Some people have taken this passage to mean Christians should never pray in public (like for a meal at a restaurant). I think that interpretation is extreme and misses the point Jesus is making – that just like the giving and doing good deeds, it’s about our hearts. If we were to never pray outside the confines of our rooms, then we need to stop praying in church, prayer meetings and while evangelizing. That’s such an absurd view that I won’t say more to contradict it as Scripture and church history are more than sufficient to do that. However, I will say that we need to be careful when we pray in the presence of others that we’re not putting on a show for others rather than coming before the throne of God.
I’ve had plenty of experiences where preachers and other people default to what I’ll call a “prayer voice” when they prayed publicly. I get that we all have nuanced ways of speaking with various people, God included, and that’s normal. What I mean by “prayer voice” is when it’s over the top (sometimes in King James English) and is obviously not a normal way of speaking to anyone, not even God. God is our Father, and Jesus is our Brother and High Priest, among many other things, and our conversation with them should be natural and normal (assuming we’re practiced in prayer). Again, God is after our hearts – and knows what’s in them!

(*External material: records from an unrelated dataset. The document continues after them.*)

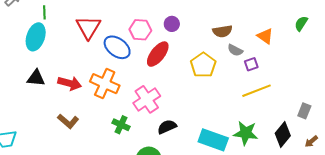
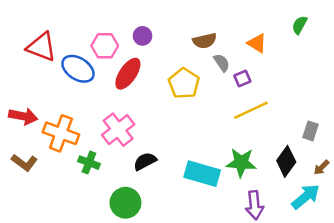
red triangle: (88, 27) -> (41, 47), turned -36
gray semicircle: (235, 50) -> (222, 63), turned -147
orange cross: (105, 84) -> (61, 133), moved

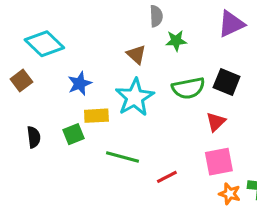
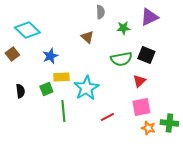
green star: (176, 41) -> (123, 28), moved
cyan star: (135, 97) -> (86, 88), moved
green line: (122, 157) -> (63, 111), moved, turned 70

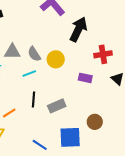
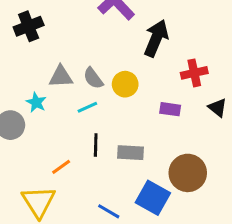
gray rectangle: (57, 106) -> (131, 153), turned 30
brown circle: (95, 122) -> (188, 173), size x1.6
blue square: (70, 137) -> (153, 198), turned 35

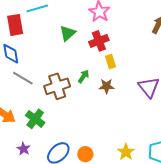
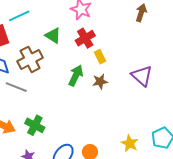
green triangle: (68, 33) -> (53, 35), turned -36
green arrow: (84, 76) -> (76, 76), size x1.5
brown cross: (57, 86) -> (30, 59), moved

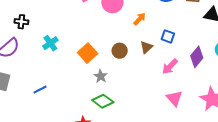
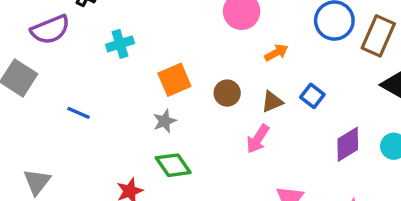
pink arrow: (170, 67) -> (258, 139), moved, turned -30
gray star: (101, 76) -> (165, 121), moved
blue line: (40, 90) -> (78, 113), turned 32

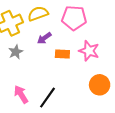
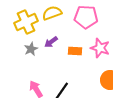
purple arrow: (44, 38) -> (51, 42), moved

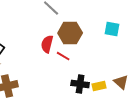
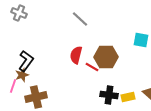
brown hexagon: (70, 33) -> (106, 57), moved

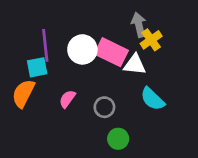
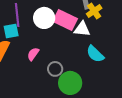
gray circle: (104, 107) -> (55, 69), moved
green circle: (118, 139) -> (70, 83), size x1.5

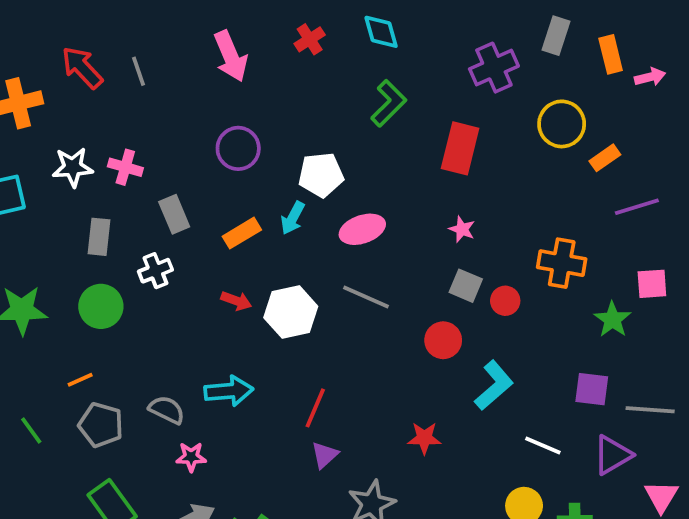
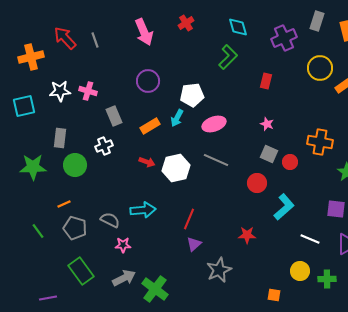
cyan diamond: (381, 32) -> (238, 27), moved
red rectangle: (460, 148) -> (266, 81), size x0.6
gray rectangle: (99, 237) -> (60, 138), moved

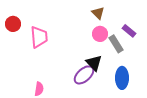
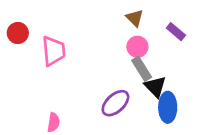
purple rectangle: (129, 31) -> (176, 32), moved
gray rectangle: (116, 44) -> (142, 69), moved
black triangle: (94, 63) -> (155, 87), moved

The second prayer-related warning Jesus gives here is not to “heap up empty phrases as the Gentiles do.” It was not uncommon in those days for pagan worshippers to repeat their prayers over and over in hopes their false god would hear them. Jesus makes it clear these mantra-like repetitions are unnecessary with God because, unlike wooden or metal idols, he not only hears the first time, but knows our needs before we even voice them. He then presents a prayer after which we can model our prayers.
Because there are thousands of books, articles and posts about The Lord’s Prayer, I will limit my comments here to a basic outline of this prayer that we can use to approach God in a way that can be very helpful and prevent us from approaching God as if he were just a divine Santa Claus who exists to hear our wish lists.
“Our Father in heaven, hallowed be your name” – acknowledge God’s deity and majesty, but also his condescension to us as a loving Father who has graciously adopted us into his family.
“Your kingdom come, your will be done on earth as it is in heaven” – express our desire to be in God’s presence and to submit our will to his, and to see God’s purposes fulfilled throughout the earth.
“Give us this day our daily bread…” – Confess our dependence upon the Lord for all we have, as well as our contentment for what he provides, be it much or little.
“…and forgive us our debts, as we have also forgiven our debtors” – Confess our sins to God (vertical relationship), and examine our hearts to ensure we have forgiven and been reconciled with others (horizontal relationships), and, as Jesus already addresses in Matthew 5:23-24, go and be reconciled before coming before the Lord.
“And lead us not into temptation, but deliver us from evil” – Plead for God’s grace and strength to overcome sin, and for divine protection against the attacks of the enemy (whether in the physical or spiritual realms).
I will conclude here to keep this post from becoming too lengthy, but in subsequent posts we will dig deeper into some questions about whether or not God causes us to sin (based on verse 13) as well as the conditionality of forgiveness (verses 12 and 14-15). In the meantime, let’s commit to praying more, and praying in a way that highlights God’s holiness and our need and depravity, but also in a way that sounds and feels like a conversation with our Father who loves us more than we can even comprehend.